The most evident consequence of this competition is the difficulty in unifying the international position on the Libyan issue.

 

Whenever Libyan parties approach an agreement, external disagreements resurface, pushing back the progress.

 

French support for factions in the east is perceived by Tripoli as political bias, while Paris views the Turkish presence in the west as a threat to the Mediterranean’s stability. This contradiction has transformed Libya into an arena for conflicting interests, rather than a platform for consensus among international partners.

 

However, this competition could have a positive side if properly managed. The presence of multiple external actors might push Libya to adopt a balanced and open policy that safeguards its interests without becoming beholden to any single party, the greater the number of actors involved, the more room for maneuver Libyan diplomacy will have to rearrange its priorities.

 

What Libya needs today is to transform this competition into a positive bargaining chip rather than a burden. It can benefit from Turkish technology and investments in infrastructure and energy, while simultaneously drawing on European – specifically French expertise in education and security cooperation, Libya can also serve as a bridge between Paris and Ankara on certain issues, particularly in the Eastern Mediterranean and Africa.

 

For this to happen, Libyan foreign policy must be unified, based on the principles of positive neutrality and balanced openness, not on alignment with any particular side, the more unified the Libyan domestic position, the less likely the country will be exploited as an arena for settling regional scores.

 

It is also important to view the French-Turkish rivalry within a broader context that includes the reshaping of the Mediterranean as an energy sphere of influence and maritime connectivity.
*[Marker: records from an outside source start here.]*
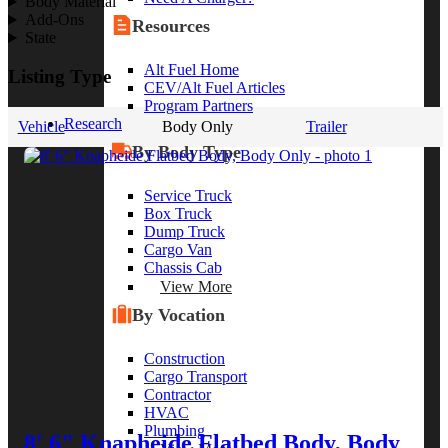
Body Material
Add-Ons
Resources
State
Alt Fuel Home
Listing Type
CEV/Alt Fuel Articles
Program Partners
Research
Vehicle
Body Only
Trailer
By Body Type
Service Truck
Box Truck
Dump Truck
Cargo Van
Chassis Cab
View More
By Vocation
Construction
Cargo Transport
Contractor
HVAC
Plumbing
8' 6" Knapheide Flatbed Body, Body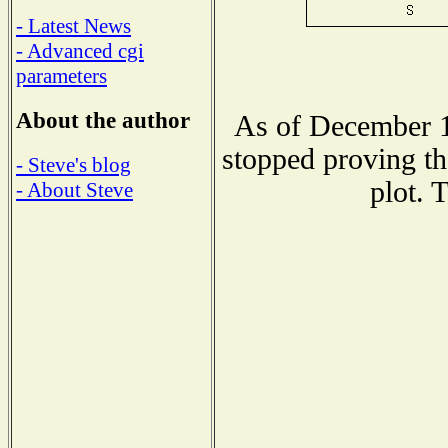
- Latest News
- Advanced cgi
parameters
About the author
As of December 1
stopped proving th
- Steve's blog
plot. 
- About Steve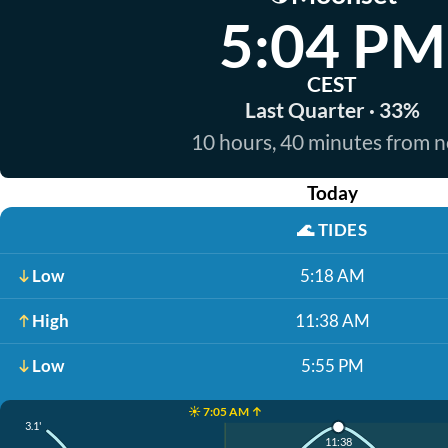
5:04 PM
CEST
Last Quarter · 33%
10 hours, 40 minutes from 
Today
🌊
TIDES
Low
5:18 AM
High
11:38 AM
Low
5:55 PM
☀️ 7:05 AM ↑
3.1'
11:38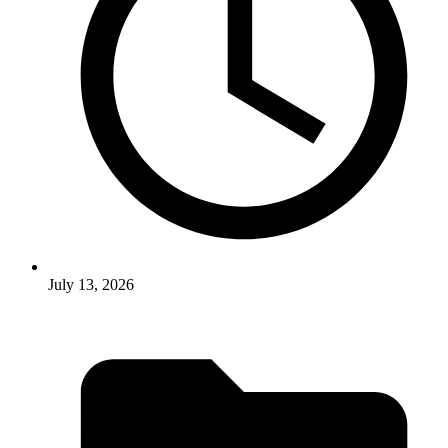
July 13, 2026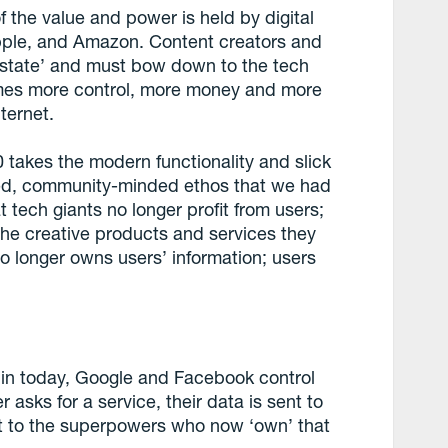
 the value and power is held by digital
pple, and Amazon. Content creators and
 estate’ and must bow down to the tech
omes more control, more money and more
ternet.
takes the modern functionality and slick
sed, community-minded ethos that we had
 tech giants no longer profit from users;
 the creative products and services they
o longer owns users’ information; users
e in today, Google and Facebook control
asks for a service, their data is sent to
lost to the superpowers who now ‘own’ that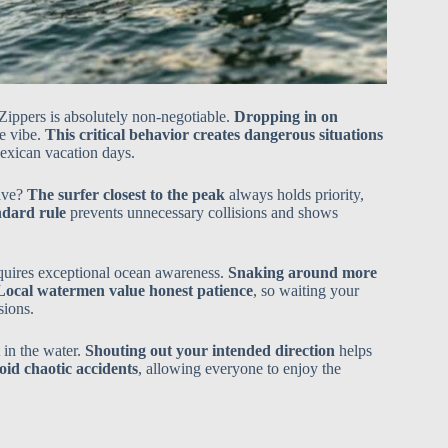
 Zippers is absolutely non-negotiable.
Dropping in on
ve vibe.
This critical behavior creates dangerous situations
Mexican vacation days.
wave?
The surfer closest to the peak
always holds priority,
andard rule
prevents unnecessary collisions and shows
equires exceptional ocean awareness.
Snaking around more
Local watermen value honest patience
, so waiting your
sions.
 in the water.
Shouting out your intended direction
helps
id chaotic accidents
, allowing everyone to enjoy the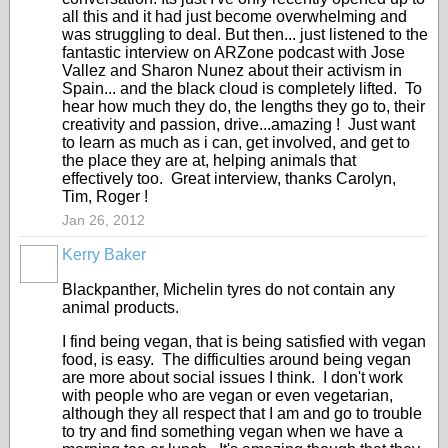
all this and it had just become overwhelming and
was struggling to deal. But then... just listened to the
fantastic interview on ARZone podcast with Jose
Vallez and Sharon Nunez about their activism in
Spain... and the black cloud is completely lifted. To
hear how much they do, the lengths they go to, their
creativity and passion, drive...amazing ! Just want
to learn as much as i can, get involved, and get to
the place they are at, helping animals that
effectively too. Great interview, thanks Carolyn,
Tim, Roger !
Jan 26, 2012
Kerry Baker
Blackpanther, Michelin tyres do not contain any
animal products.
I find being vegan, that is being satisfied with vegan
food, is easy. The difficulties around being vegan
are more about social issues I think. I don't work
with people who are vegan or even vegetarian,
although they all respect that I am and go to trouble
to try and find something vegan when we have a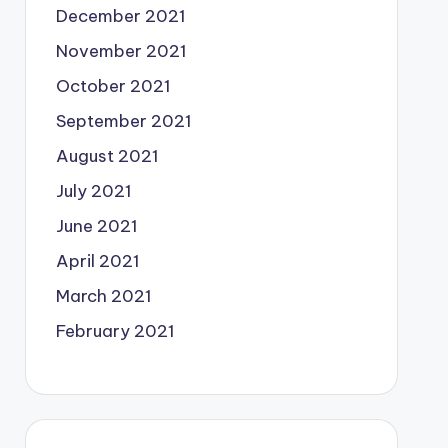
December 2021
November 2021
October 2021
September 2021
August 2021
July 2021
June 2021
April 2021
March 2021
February 2021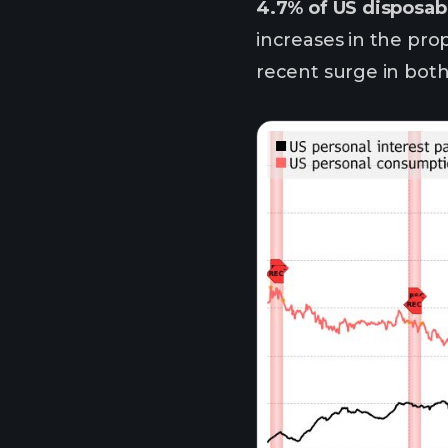
4.7% of US disposabl
increases in the pro
recent surge in bot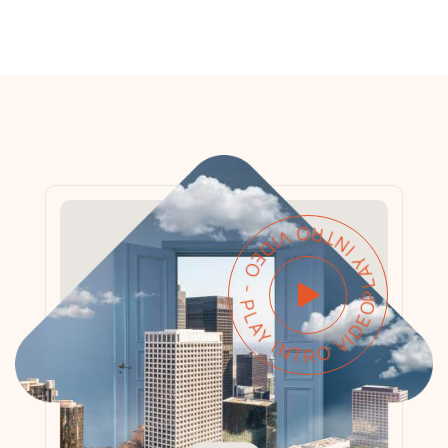
PLAY INTRO VIDEO - PLAY INTRO VIDEO -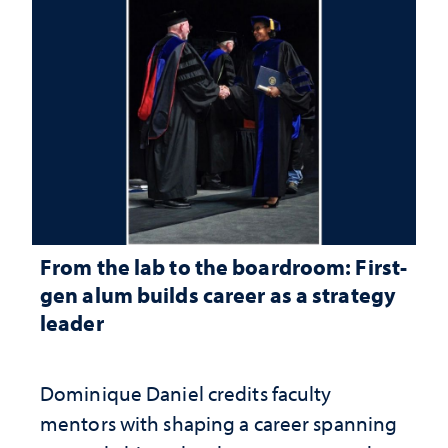
From the lab to the boardroom: First-
gen alum builds career as a strategy
leader
Dominique Daniel credits faculty
mentors with shaping a career spanning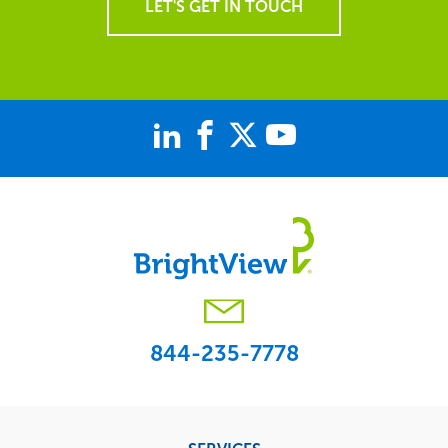
LET'S GET IN TOUCH
844-235-7778
Footer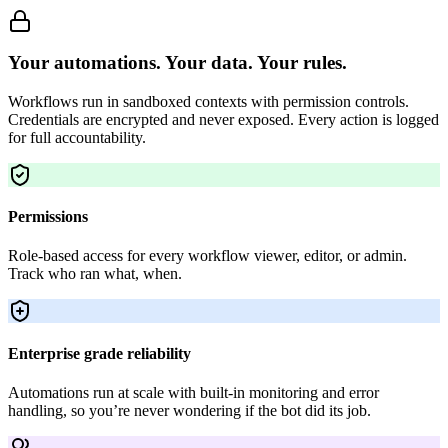
Your automations. Your data. Your rules.
Workflows run in sandboxed contexts with permission controls.
Credentials are encrypted and never exposed. Every action is logged
for full accountability.
Permissions
Role-based access for every workflow viewer, editor, or admin.
Track who ran what, when.
Enterprise grade reliability
Automations run at scale with built-in monitoring and error
handling, so you’re never wondering if the bot did its job.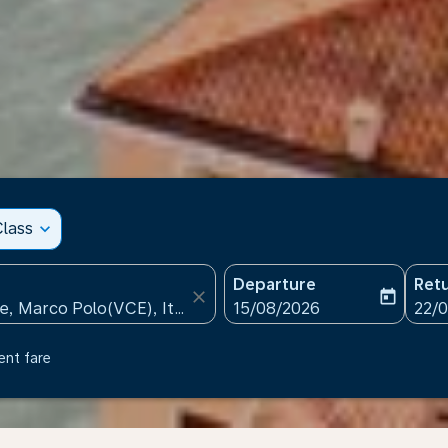
lass
expand_more
Departure
Ret
close
today
fc-booking-departure-date
fc-b
15/08/2026
22/
ent fare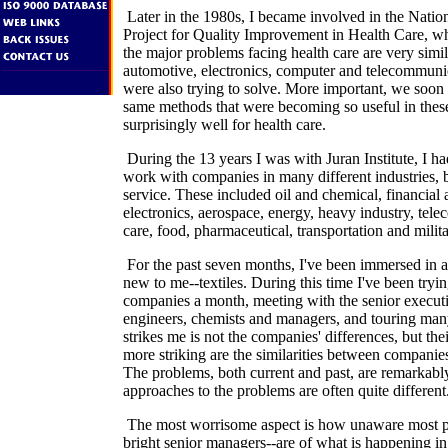
Later in the 1980s, I became involved in the Nati
Project for Quality Improvement in Health Care, wh
the major problems facing health care are very simil
automotive, electronics, computer and telecommun
were also trying to solve. More important, we soon 
same methods that were becoming so useful in thes
surprisingly well for health care.
During the 13 years I was with Juran Institute, I ha
work with companies in many different industries,
service. These included oil and chemical, financial 
electronics, aerospace, energy, heavy industry, tel
care, food, pharmaceutical, transportation and milita
For the past seven months, I've been immersed in an
new to me--textiles. During this time I've been trying
companies a month, meeting with the senior execut
engineers, chemists and managers, and touring many 
strikes me is not the companies' differences, but thei
more striking are the similarities between companies 
The problems, both current and past, are remarkably 
approaches to the problems are often quite different
The most worrisome aspect is how unaware most p
bright senior managers--are of what is happening i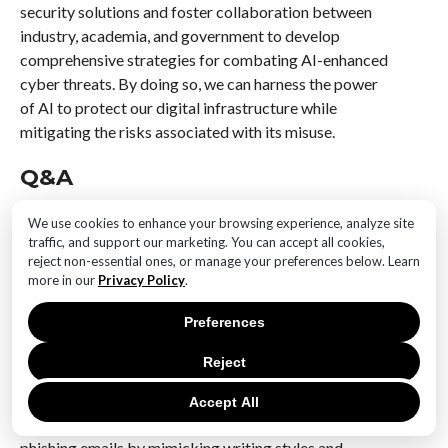
security solutions and foster collaboration between
industry, academia, and government to develop
comprehensive strategies for combating AI-enhanced
cyber threats. By doing so, we can harness the power
of AI to protect our digital infrastructure while
mitigating the risks associated with its misuse.
Q&A
1. **What is the rising concern regarding AI tools in
We use cookies to enhance your browsing experience, analyze site
cyberattacks?**
traffic, and support our marketing. You can accept all cookies,
The rising concern is that AI tools are increasingly
reject non-essential ones, or manage your preferences below. Learn
more in our
Privacy Policy
.
being used by cybercriminals to automate and
enhance the sophistication of cyberattacks, making
Preferences
them more difficult to detect and defend against.
Reject
2. **How are AI tools being misused in phishing
attacks?**
Accept All
AI tools are being used to create highly convincing
phishing emails by mimicking writing styles and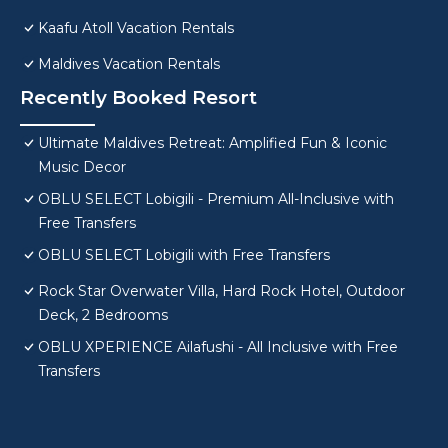
Kaafu Atoll Vacation Rentals
Maldives Vacation Rentals
Recently Booked Resort
Ultimate Maldives Retreat: Amplified Fun & Iconic
Music Decor
OBLU SELECT Lobigili - Premium All-Inclusive with
Free Transfers
OBLU SELECT Lobigili with Free Transfers
Rock Star Overwater Villa, Hard Rock Hotel, Outdoor
Deck, 2 Bedrooms
OBLU XPERIENCE Ailafushi - All Inclusive with Free
Transfers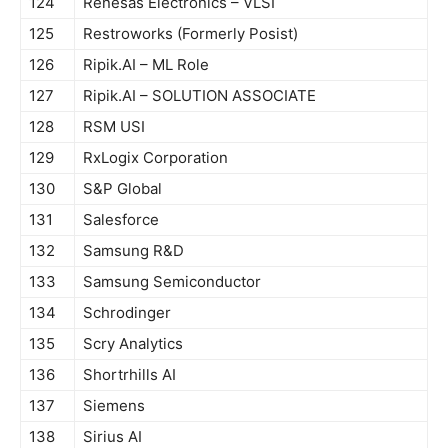
124
Renesas Electronics – VLSI
125
Restroworks (Formerly Posist)
126
Ripik.AI – ML Role
127
Ripik.AI – SOLUTION ASSOCIATE
128
RSM USI
129
RxLogix Corporation
130
S&P Global
131
Salesforce
132
Samsung R&D
133
Samsung Semiconductor
134
Schrodinger
135
Scry Analytics
136
Shortrhills AI
137
Siemens
138
Sirius AI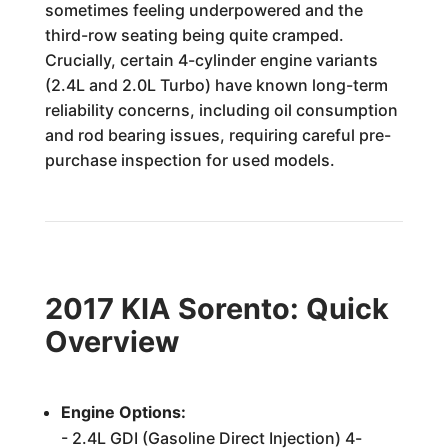
sometimes feeling underpowered and the
third-row seating being quite cramped.
Crucially, certain 4-cylinder engine variants
(2.4L and 2.0L Turbo) have known long-term
reliability concerns, including oil consumption
and rod bearing issues, requiring careful pre-
purchase inspection for used models.
2017 KIA Sorento: Quick
Overview
Engine Options:
- 2.4L GDI (Gasoline Direct Injection) 4-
Turkey is attempting to assert its presence through a maritime border agreement with Libya, while France is working to support alliances opposed to it in the Eastern Mediterranean. This maritime conflict extends its impact to gas and trade routes, making Libya a vital center for any future settlement.

 

Ultimately, the French-Turkish rivalry is not a zero-sum game, but rather an attempt by each side to establish a foothold in a rapidly changing environment. Libya is at the heart of this transformation, and if it manages its relations well, it has the potential to transform from an arena of influence into an influential player in the region’s balance of power.

 

History and geography grant it the ability to play a mediating role between Europe, the Middle East, and Africa, provided that its foreign policy is based on flexibility, pragmatism, and a dispassionate assessment of interests, rather than one driven by the passions of conflict.

 

In an era where interests intersect but do not clash, those who fail to manage the competition around them become mere pawns in the calculations of others. But those who understand the nature of the game can turn it into a lever of influence and dominance.

 

 

 

The views expressed in this article are those of the author, and do not necessarily represent the editorial position of this publication.